WHAT THIS TASK INVOLVES: Required from the data below: the exact lines starting at the line containing "Blätter einfach aufzubauen" and ending at the line containing "гумовотканинними, так і", with both ends kept and all pictures dropped.

DATA EXCERPTS:

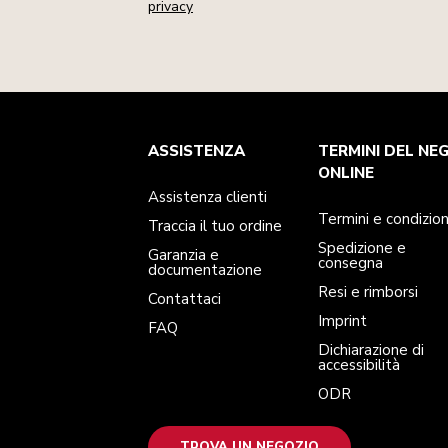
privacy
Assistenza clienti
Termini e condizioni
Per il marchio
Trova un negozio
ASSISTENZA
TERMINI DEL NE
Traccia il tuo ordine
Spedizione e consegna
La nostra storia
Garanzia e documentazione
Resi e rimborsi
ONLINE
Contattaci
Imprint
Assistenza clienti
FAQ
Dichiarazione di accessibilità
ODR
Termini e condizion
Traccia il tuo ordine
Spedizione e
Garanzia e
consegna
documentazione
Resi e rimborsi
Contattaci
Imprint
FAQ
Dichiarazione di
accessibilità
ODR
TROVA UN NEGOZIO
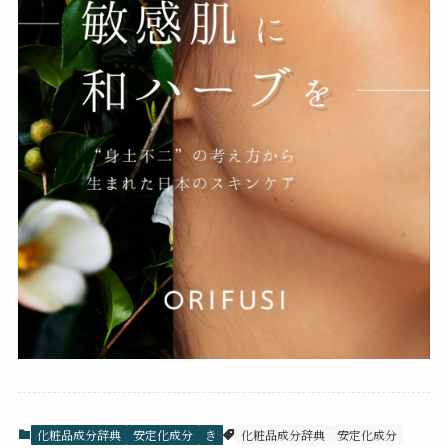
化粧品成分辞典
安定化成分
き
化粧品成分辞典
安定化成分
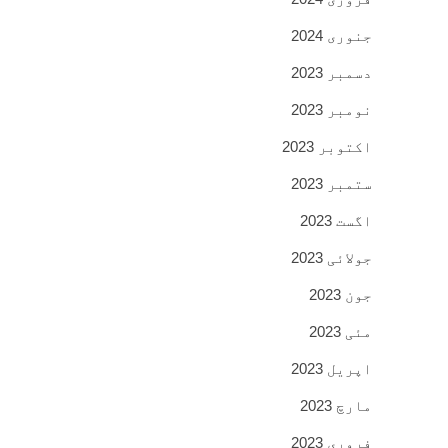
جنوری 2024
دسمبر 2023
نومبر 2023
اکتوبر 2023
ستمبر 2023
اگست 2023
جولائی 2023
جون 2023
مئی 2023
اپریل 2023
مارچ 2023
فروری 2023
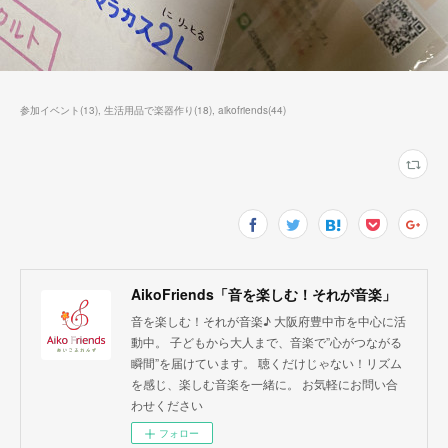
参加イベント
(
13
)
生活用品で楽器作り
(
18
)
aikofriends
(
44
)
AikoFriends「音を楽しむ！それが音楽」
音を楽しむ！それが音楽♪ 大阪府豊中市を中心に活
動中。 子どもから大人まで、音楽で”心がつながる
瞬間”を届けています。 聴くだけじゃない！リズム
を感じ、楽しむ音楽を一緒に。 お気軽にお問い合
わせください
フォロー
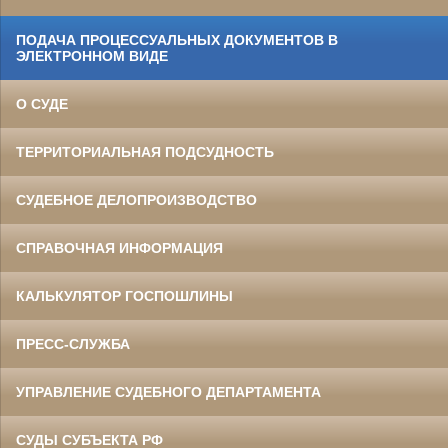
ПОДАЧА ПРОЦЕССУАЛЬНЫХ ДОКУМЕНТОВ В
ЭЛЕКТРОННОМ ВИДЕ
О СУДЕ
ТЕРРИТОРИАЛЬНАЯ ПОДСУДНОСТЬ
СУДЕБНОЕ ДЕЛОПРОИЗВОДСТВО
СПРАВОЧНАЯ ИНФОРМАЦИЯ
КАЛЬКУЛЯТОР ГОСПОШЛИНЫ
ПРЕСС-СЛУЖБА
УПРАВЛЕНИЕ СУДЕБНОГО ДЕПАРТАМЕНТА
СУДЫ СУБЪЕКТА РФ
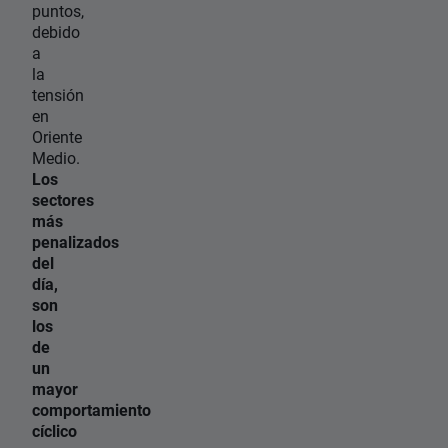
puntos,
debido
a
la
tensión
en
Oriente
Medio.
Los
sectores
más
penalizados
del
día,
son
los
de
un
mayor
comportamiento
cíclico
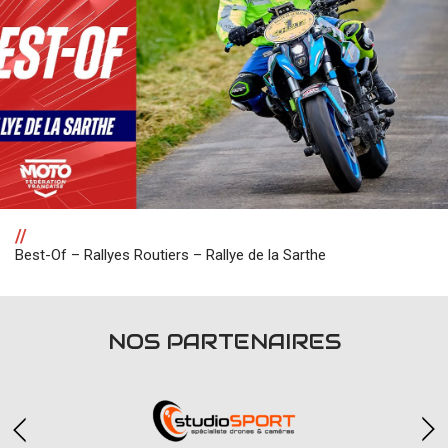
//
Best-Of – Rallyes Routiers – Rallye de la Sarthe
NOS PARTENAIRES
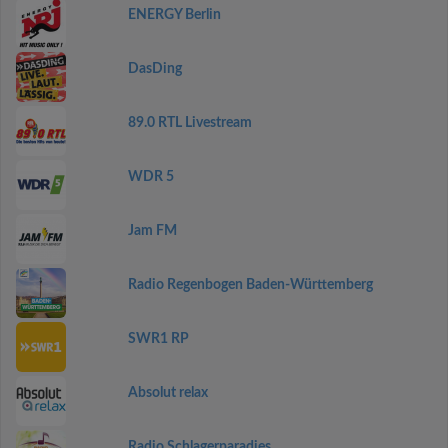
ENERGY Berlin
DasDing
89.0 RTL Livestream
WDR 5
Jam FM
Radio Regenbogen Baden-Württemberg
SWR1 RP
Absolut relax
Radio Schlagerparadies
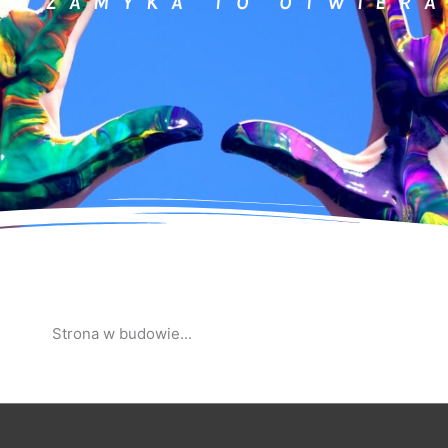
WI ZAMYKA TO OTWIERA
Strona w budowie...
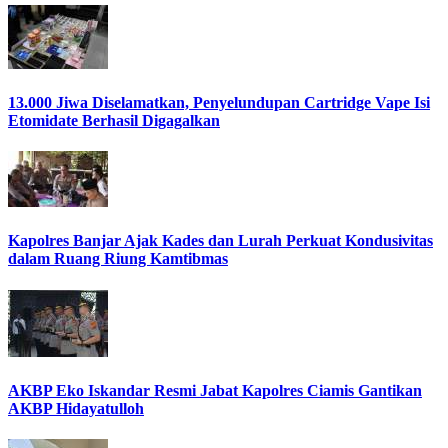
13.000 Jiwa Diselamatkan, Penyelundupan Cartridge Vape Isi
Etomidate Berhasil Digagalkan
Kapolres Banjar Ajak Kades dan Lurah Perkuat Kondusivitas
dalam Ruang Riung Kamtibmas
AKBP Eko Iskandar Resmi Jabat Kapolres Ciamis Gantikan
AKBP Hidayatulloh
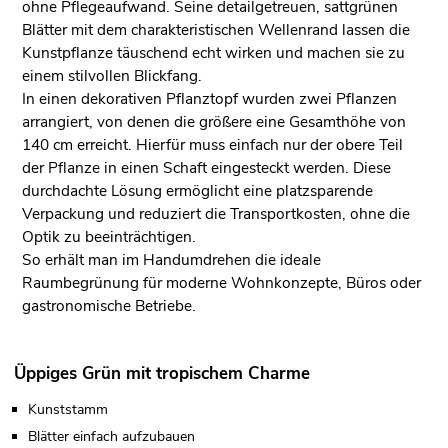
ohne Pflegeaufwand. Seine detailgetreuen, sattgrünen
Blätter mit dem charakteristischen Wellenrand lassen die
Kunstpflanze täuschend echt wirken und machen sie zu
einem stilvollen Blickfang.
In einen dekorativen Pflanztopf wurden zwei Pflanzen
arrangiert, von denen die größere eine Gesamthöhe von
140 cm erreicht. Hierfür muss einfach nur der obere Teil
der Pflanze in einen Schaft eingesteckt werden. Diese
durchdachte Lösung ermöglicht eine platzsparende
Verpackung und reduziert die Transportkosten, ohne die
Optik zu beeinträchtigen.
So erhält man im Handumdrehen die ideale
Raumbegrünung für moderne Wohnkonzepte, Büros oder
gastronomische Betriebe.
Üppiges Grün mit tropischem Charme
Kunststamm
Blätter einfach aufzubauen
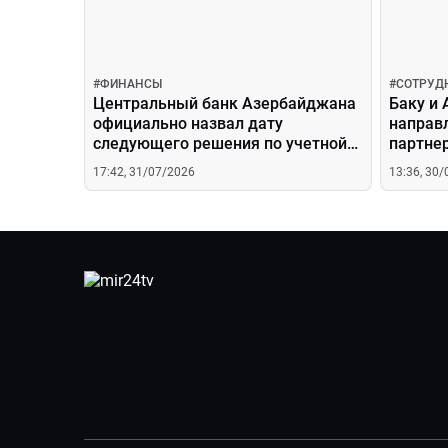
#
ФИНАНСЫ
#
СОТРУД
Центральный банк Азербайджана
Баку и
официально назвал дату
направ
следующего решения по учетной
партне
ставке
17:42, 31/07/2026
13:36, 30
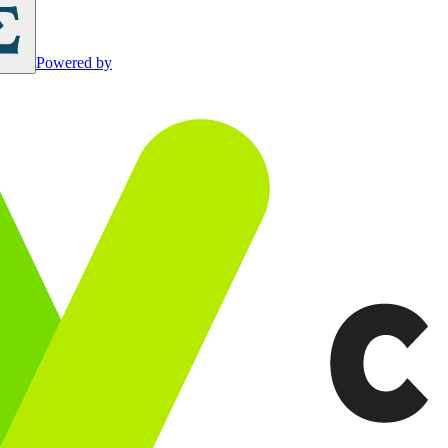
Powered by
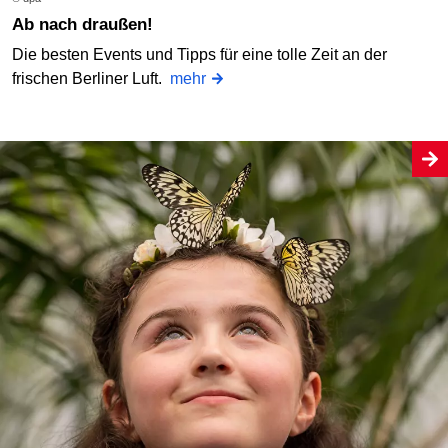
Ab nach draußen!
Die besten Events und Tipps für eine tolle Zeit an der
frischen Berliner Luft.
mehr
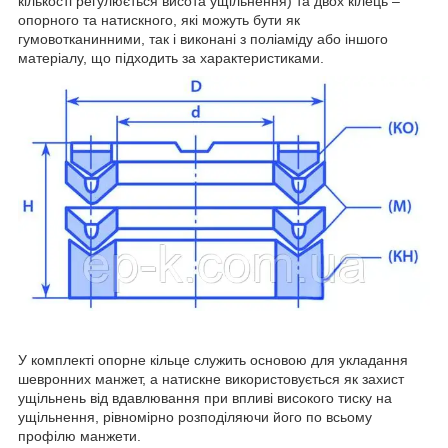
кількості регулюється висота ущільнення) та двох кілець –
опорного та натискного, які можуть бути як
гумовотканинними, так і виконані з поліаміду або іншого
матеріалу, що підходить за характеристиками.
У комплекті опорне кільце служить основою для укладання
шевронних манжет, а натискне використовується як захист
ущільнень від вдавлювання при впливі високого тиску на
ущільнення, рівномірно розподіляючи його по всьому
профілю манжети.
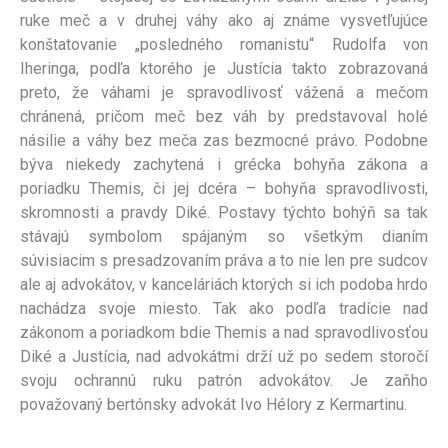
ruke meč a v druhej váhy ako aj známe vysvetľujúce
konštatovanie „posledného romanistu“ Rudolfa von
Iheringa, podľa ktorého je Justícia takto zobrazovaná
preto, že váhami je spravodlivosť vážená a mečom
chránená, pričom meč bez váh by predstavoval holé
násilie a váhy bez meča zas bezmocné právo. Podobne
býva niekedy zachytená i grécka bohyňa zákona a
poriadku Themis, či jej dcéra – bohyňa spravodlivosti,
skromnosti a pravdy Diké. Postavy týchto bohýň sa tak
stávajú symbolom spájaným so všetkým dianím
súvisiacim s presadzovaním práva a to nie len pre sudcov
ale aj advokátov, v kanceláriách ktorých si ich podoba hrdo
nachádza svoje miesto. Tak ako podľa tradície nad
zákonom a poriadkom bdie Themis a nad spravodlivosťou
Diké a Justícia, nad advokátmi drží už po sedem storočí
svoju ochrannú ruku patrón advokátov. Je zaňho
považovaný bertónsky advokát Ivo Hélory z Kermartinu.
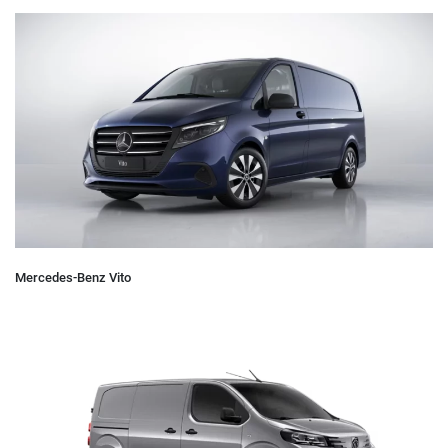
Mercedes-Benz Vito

TASK SOLUTION:
Blätter einfach aufzubauen
#
ФИНАНСЫ
#
СОТРУД
Центральный банк Азербайджана
Баку и
официально назвал дату
направ
следующего решения по учетной
партне
ставке
17:42, 31/07/2026
13:36, 30
Powered by
Ab nach draußen!
Die besten Events und Tipps für eine tolle Zeit an der
frischen Berliner Luft.
mehr
кількості регулюється висота ущільнення) та двох кілець –
опорного та натискного, які можуть бути як
гумовотканинними, так і виконані з поліаміду або іншого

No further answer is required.